What is required
Copy every entry in the listing below exactly, but not the pictures.
_ _ _ _
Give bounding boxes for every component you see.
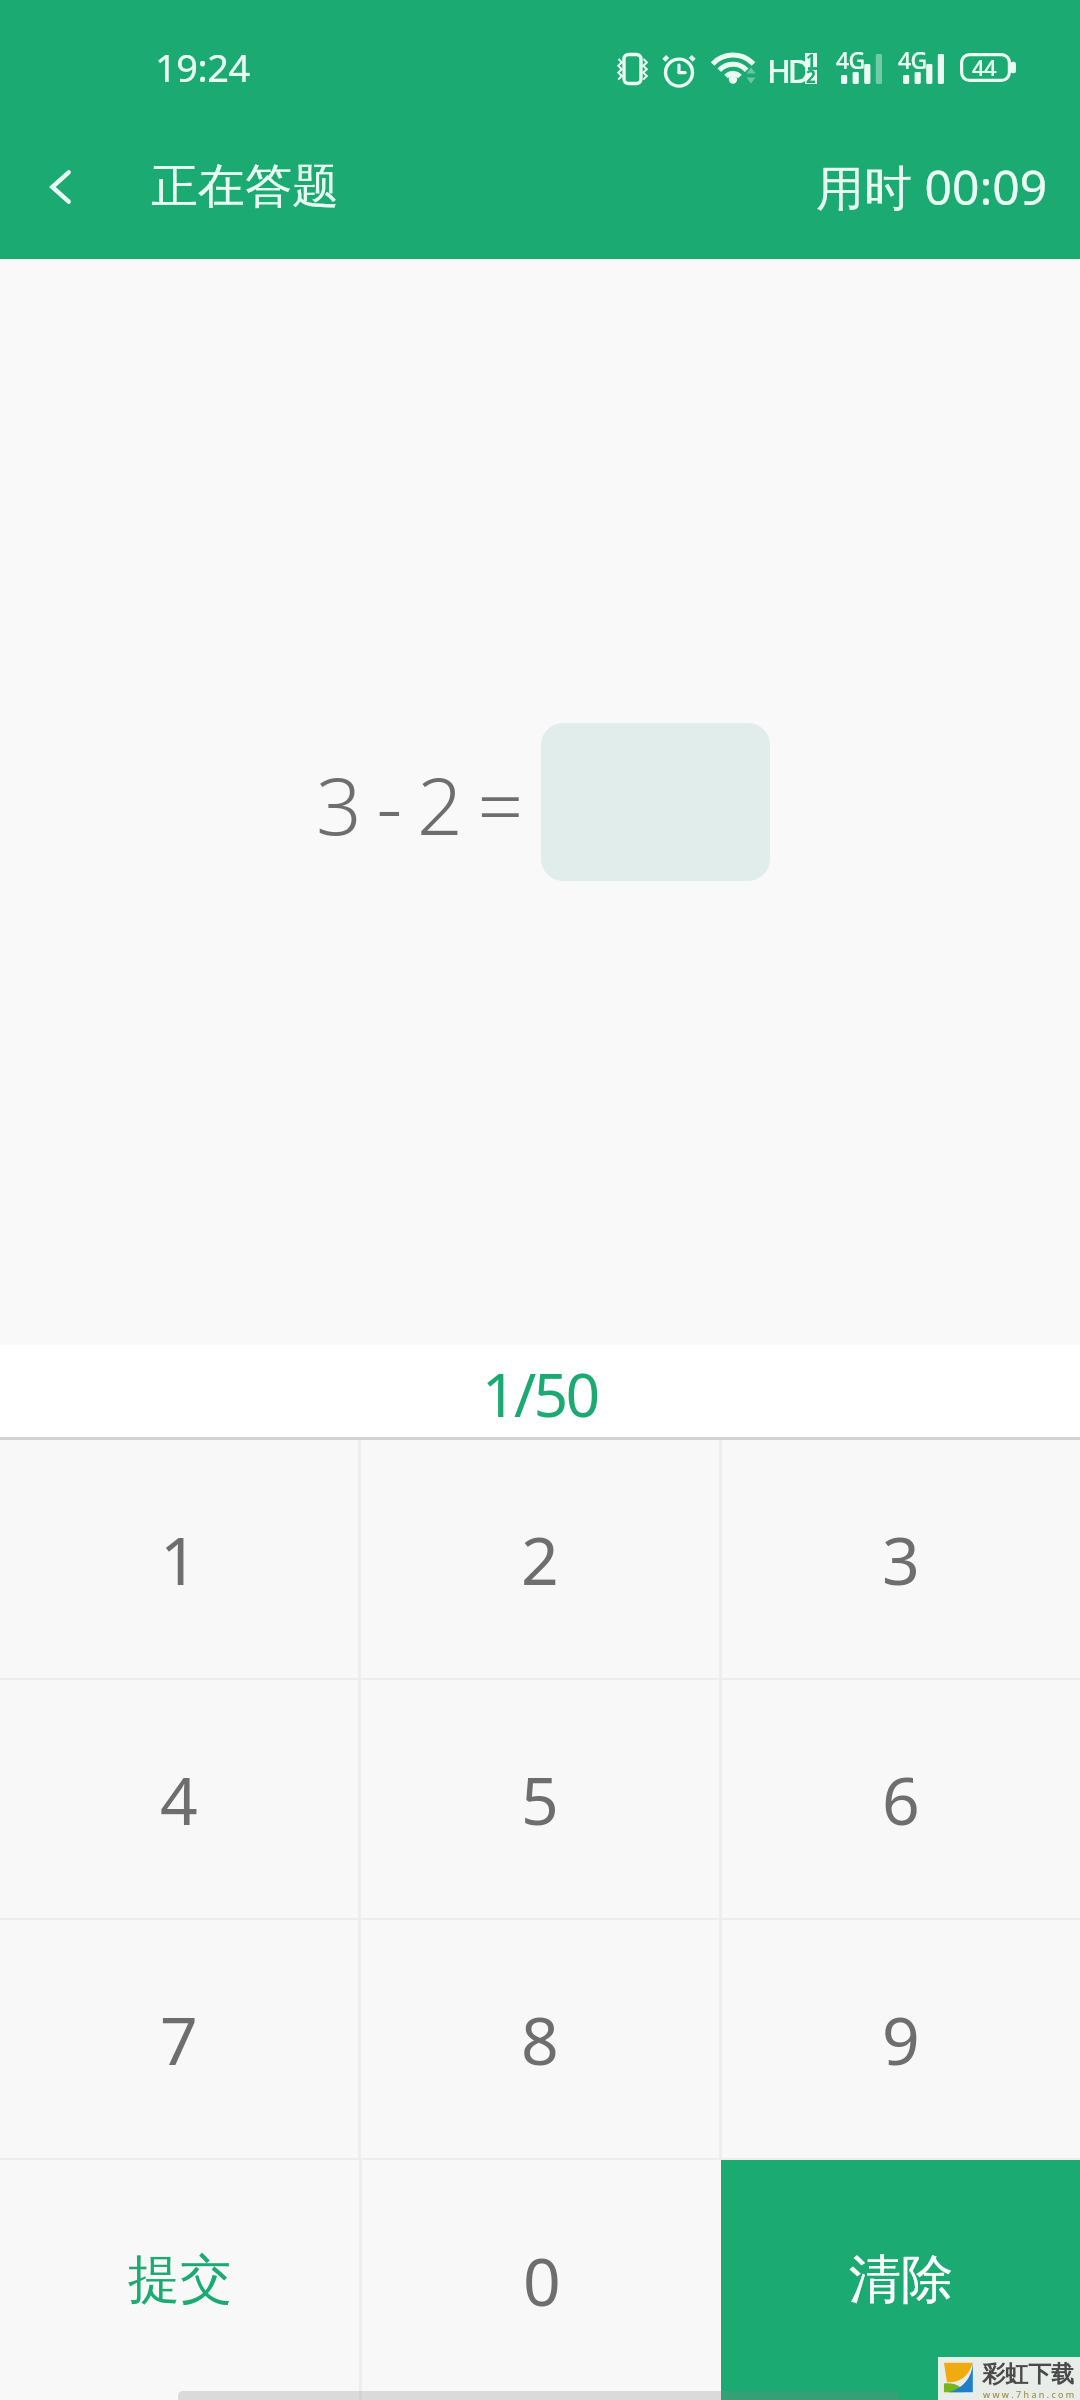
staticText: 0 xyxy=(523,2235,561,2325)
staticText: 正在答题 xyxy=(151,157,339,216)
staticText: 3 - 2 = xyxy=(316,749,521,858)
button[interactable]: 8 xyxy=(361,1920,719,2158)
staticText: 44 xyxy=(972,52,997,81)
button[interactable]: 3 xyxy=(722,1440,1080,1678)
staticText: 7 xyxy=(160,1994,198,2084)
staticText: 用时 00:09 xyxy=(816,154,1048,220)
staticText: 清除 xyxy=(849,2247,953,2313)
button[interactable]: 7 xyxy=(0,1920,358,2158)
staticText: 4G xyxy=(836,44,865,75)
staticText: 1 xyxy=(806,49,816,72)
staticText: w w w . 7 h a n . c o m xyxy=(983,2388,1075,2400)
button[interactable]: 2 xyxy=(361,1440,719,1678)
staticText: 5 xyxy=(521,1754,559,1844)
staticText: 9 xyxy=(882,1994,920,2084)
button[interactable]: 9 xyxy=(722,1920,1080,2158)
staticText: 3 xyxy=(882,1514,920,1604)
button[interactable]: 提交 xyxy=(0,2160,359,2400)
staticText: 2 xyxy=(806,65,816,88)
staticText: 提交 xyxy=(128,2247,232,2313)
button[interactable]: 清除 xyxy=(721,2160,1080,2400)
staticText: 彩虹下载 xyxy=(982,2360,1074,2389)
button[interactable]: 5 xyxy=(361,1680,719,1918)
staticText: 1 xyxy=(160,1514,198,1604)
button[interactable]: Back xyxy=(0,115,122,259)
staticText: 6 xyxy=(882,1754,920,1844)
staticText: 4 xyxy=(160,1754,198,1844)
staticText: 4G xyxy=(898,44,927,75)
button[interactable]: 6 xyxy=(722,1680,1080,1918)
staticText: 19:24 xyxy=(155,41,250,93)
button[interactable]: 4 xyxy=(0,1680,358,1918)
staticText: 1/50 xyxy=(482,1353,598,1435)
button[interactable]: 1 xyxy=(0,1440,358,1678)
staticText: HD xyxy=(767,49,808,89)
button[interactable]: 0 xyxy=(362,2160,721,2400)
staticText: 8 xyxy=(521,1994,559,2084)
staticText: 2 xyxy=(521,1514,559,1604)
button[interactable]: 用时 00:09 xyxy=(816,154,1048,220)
_ _ _ _
Solution to this problem
Give bounding boxes for every component you see.
staticText: 0 xyxy=(523,2235,561,2325)
staticText: 正在答题 xyxy=(151,157,339,216)
staticText: 3 - 2 = xyxy=(316,749,521,858)
button[interactable]: 8 xyxy=(361,1920,719,2158)
staticText: 44 xyxy=(972,52,997,81)
button[interactable]: 3 xyxy=(722,1440,1080,1678)
staticText: 7 xyxy=(160,1994,198,2084)
staticText: 用时 00:09 xyxy=(816,154,1048,220)
staticText: 清除 xyxy=(849,2247,953,2313)
button[interactable]: 7 xyxy=(0,1920,358,2158)
staticText: 4G xyxy=(836,44,865,75)
staticText: 1 xyxy=(806,49,816,72)
staticText: w w w . 7 h a n . c o m xyxy=(983,2388,1075,2400)
button[interactable]: 2 xyxy=(361,1440,719,1678)
staticText: 5 xyxy=(521,1754,559,1844)
staticText: 9 xyxy=(882,1994,920,2084)
button[interactable]: 9 xyxy=(722,1920,1080,2158)
staticText: 3 xyxy=(882,1514,920,1604)
button[interactable]: 提交 xyxy=(0,2160,359,2400)
staticText: 2 xyxy=(806,65,816,88)
staticText: 提交 xyxy=(128,2247,232,2313)
button[interactable]: 清除 xyxy=(721,2160,1080,2400)
staticText: 彩虹下载 xyxy=(982,2360,1074,2389)
button[interactable]: 5 xyxy=(361,1680,719,1918)
staticText: 1 xyxy=(160,1514,198,1604)
button[interactable]: Back xyxy=(0,115,122,259)
staticText: 6 xyxy=(882,1754,920,1844)
staticText: 4 xyxy=(160,1754,198,1844)
staticText: 4G xyxy=(898,44,927,75)
button[interactable]: 6 xyxy=(722,1680,1080,1918)
staticText: 19:24 xyxy=(155,41,250,93)
button[interactable]: 4 xyxy=(0,1680,358,1918)
staticText: 1/50 xyxy=(482,1353,598,1435)
button[interactable]: 1 xyxy=(0,1440,358,1678)
staticText: HD xyxy=(767,49,808,89)
button[interactable]: 0 xyxy=(362,2160,721,2400)
staticText: 8 xyxy=(521,1994,559,2084)
staticText: 2 xyxy=(521,1514,559,1604)
button[interactable]: 用时 00:09 xyxy=(816,154,1048,220)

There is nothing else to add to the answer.